On the secretary’s desk was an ikebana flower arrangement. It was a single iris, a long green leaf, and two small white chrysanthemums. Each piece of the arrangement was in perfect harmony and balance with the other. Very elegant and very much in keeping with the lobby.
The secretary walked over to one of the wooden panels and gently pushed, revealing that the panel was a hidden door. Once again I thought about old Japanese castles, which often had secret panels or passageways so that the lord of the castle could escape in case of unexpected attack. The secretary stood to one side and bowed in order to usher me in to Sekiguchi’s office.
In Japan, adoption of adults is not uncommon. Sometimes when a young man marries into a family with no male heir, he will agree to take his wife’s name for his own in order to continue the wife’s family name. Kabuki actors and woodblock artists also commonly adopt their favorite pupils to pass on their name. Because of this custom, I wasn’t sure of the relationship that Mr. Sekiguchi had with the Sekiguchi-gummi crime family. I didn’t know if he was the founder of this family, some relative of the founder, or someone who had been adopted into the family and taken the Sekiguchi name. My purpose was not the genealogy of Japanese crime families, but still I was curious about how one got to be the head of a Japanese Mafia family. I suspect it involves acts and decisions that are pretty grim.
I thought the lobby was pretty posh, but it was nothing compared to the actual office. Sekiguchi’s office was designed to impress, and with me it did its job. It was a long rectangular room with a high ceiling. You entered at the far end of the rectangle and sitting at the other end, in splendid isolation, was a massive rosewood desk with a couple of black leather chairs set in front of it. The walls on either side of the office were pierced with small alcoves. In the alcoves were pieces of pottery or small Japanese paintings, each illuminated by its own light. These alcove walls were also paneled in rosewood and this, combined with the dark carpet, gave the office the feeling of a somber cathedral.

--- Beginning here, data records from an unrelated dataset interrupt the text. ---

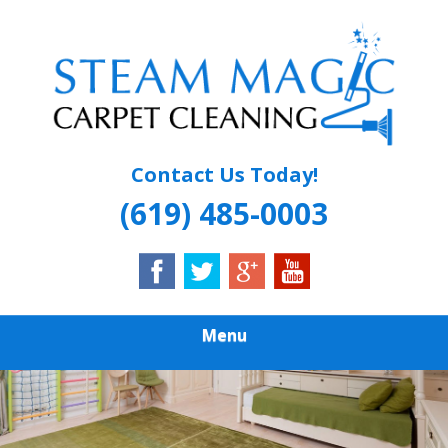
Skip
Quality Carpet & Upholstery Cleaning Services
to
STEAM MAGIC
main
content
CARPET
CLEANING
Contact Us Today!
(619) 485-0003
Menu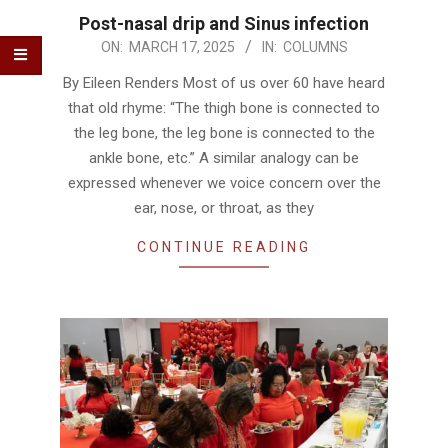
Post-nasal drip and Sinus infection
2025-
ON:
MARCH 17, 2025
IN:
COLUMNS
03-
By Eileen Renders Most of us over 60 have heard
17
that old rhyme: “The thigh bone is connected to
the leg bone, the leg bone is connected to the
ankle bone, etc.” A similar analogy can be
expressed whenever we voice concern over the
ear, nose, or throat, as they
CONTINUE READING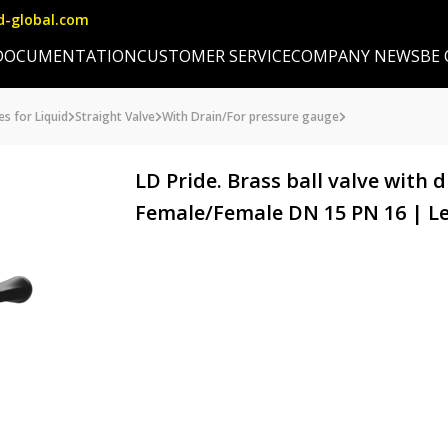
d-global.com
DOCUMENTATION
CUSTOMER SERVICE
COMPANY NEWS
BE
es for Liquid
Straight Valve
With Drain/For pressure gauge
LD Pride. Brass ball valve with d
Female/Female DN 15 PN 16 | L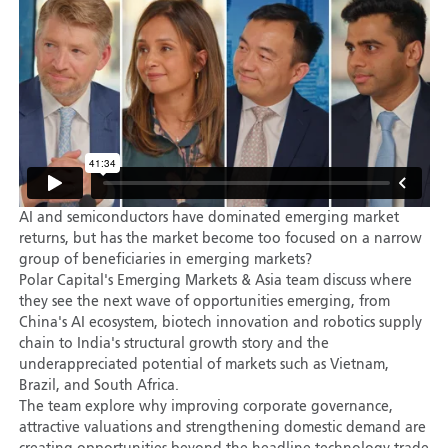
AI and semiconductors have dominated emerging market
returns, but has the market become too focused on a narrow
group of beneficiaries in emerging markets?
Polar Capital's Emerging Markets & Asia team discuss where
they see the next wave of opportunities emerging, from
China's AI ecosystem, biotech innovation and robotics supply
chain to India's structural growth story and the
underappreciated potential of markets such as Vietnam,
Brazil, and South Africa.
The team explore why improving corporate governance,
attractive valuations and strengthening domestic demand are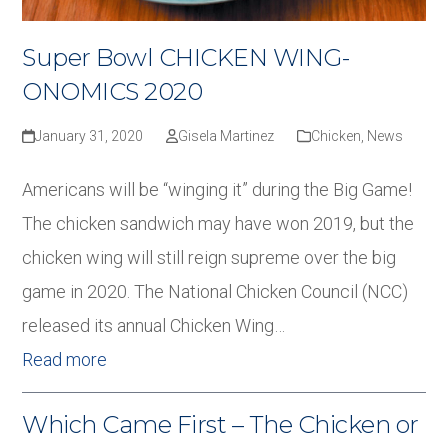
Super Bowl CHICKEN WING-
ONOMICS 2020
January 31, 2020
Gisela Martinez
Chicken
,
News
Americans will be “winging it” during the Big Game!
The chicken sandwich may have won 2019, but the
chicken wing will still reign supreme over the big
game in 2020. The National Chicken Council (NCC)
released its annual Chicken Wing…
Read more
Which Came First – The Chicken or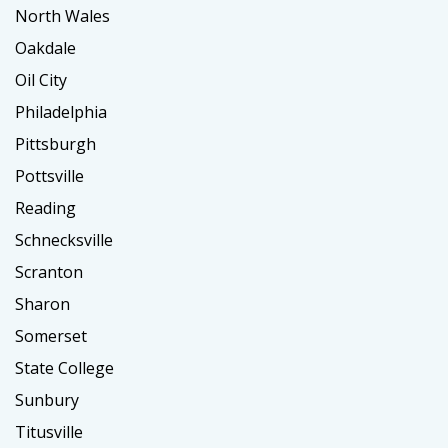
North Wales
Oakdale
Oil City
Philadelphia
Pittsburgh
Pottsville
Reading
Schnecksville
Scranton
Sharon
Somerset
State College
Sunbury
Titusville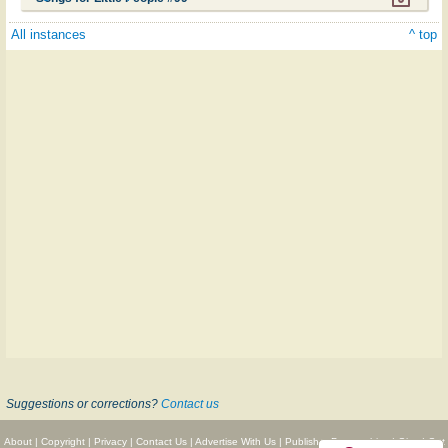
All instances
^ top
Suggestions or corrections?
Contact us
About
|
Copyright
|
Privacy
|
Contact Us
|
Advertise With Us
|
Publisher Partnerships
|
Give
|
Get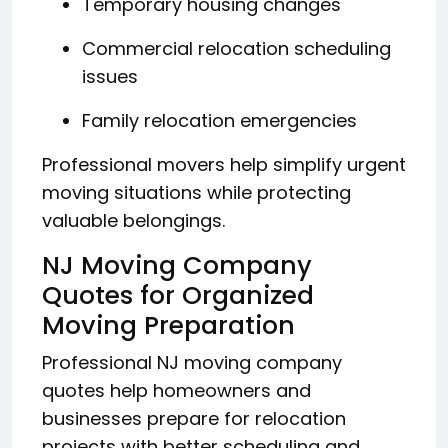
Temporary housing changes
Commercial relocation scheduling
issues
Family relocation emergencies
Professional movers help simplify urgent
moving situations while protecting
valuable belongings.
NJ Moving Company
Quotes for Organized
Moving Preparation
Professional NJ moving company
quotes help homeowners and
businesses prepare for relocation
projects with better scheduling and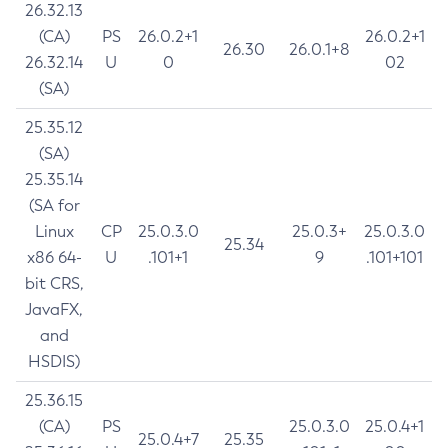
26.32.13
(CA)
PS
26.0.2+1
26.0.2+1
26.30
26.0.1+8
26.32.14
U
0
02
(SA)
25.35.12
(SA)
25.35.14
(SA for
Linux
CP
25.0.3.0
25.0.3+
25.0.3.0
25.34
x86 64-
U
.101+1
9
.101+101
bit CRS,
JavaFX,
and
HSDIS)
25.36.15
(CA)
PS
25.0.3.0
25.0.4+1
25.0.4+7
25.35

Sitting behind the desk was a tiny wizened man in a gray suit. On his desk were no papers, so he looked like a small statue set in a sea of wine-colored wood. As I waded through the thick carpet towards the desk, I was reminded of the scene in the
Wizard of Oz
where Dorothy and her companions are walking in the great hall of the Emerald City to approach the wizard. They’re so in awe that they’re shaking as they walk.